Copy whichever lines of the data hold the word "fait".

» **EXCERPTED DATA**:
[Start of Attachment]

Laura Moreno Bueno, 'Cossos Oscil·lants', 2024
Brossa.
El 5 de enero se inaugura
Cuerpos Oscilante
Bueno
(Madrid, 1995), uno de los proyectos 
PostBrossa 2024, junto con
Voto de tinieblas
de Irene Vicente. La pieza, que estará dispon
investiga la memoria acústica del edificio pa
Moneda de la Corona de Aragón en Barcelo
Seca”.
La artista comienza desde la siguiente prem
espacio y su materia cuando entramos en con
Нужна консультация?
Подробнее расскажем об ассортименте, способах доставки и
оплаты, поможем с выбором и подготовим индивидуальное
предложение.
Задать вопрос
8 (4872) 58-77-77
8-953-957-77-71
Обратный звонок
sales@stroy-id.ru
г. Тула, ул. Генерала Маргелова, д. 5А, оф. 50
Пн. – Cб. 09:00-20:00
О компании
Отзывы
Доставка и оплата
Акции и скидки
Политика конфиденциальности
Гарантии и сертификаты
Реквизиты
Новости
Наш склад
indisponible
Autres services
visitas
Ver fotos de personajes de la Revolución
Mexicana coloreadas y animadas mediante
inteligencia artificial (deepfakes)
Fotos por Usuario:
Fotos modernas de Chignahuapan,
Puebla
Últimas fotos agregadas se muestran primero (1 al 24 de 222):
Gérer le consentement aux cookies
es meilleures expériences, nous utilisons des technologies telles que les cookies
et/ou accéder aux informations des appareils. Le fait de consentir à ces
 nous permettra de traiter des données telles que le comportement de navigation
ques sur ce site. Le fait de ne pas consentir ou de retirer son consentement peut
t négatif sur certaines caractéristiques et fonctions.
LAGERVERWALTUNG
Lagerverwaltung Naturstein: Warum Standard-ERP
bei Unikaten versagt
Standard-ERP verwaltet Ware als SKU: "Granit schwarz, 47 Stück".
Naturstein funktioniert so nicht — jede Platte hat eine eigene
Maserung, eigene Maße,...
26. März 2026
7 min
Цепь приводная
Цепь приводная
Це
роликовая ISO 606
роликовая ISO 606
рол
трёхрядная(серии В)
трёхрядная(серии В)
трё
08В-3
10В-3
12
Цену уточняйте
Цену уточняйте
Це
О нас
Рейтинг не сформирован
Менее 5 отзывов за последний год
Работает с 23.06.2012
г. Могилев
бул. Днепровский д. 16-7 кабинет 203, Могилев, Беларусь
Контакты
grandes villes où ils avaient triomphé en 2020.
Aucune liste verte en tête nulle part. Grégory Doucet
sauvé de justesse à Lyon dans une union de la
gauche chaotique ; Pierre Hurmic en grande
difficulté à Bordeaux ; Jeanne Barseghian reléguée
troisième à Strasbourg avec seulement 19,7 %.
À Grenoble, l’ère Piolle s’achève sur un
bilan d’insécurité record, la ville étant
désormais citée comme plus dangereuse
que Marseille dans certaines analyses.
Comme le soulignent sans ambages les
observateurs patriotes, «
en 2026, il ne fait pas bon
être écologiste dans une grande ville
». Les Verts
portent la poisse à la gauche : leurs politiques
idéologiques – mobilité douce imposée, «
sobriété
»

[End of Attachment]

» **RESULT FOR THIS EXERCISE**:
et/ou accéder aux informations des appareils. Le fait de consentir à ces
ques sur ce site. Le fait de ne pas consentir ou de retirer son consentement peut
en 2026, il ne fait pas bon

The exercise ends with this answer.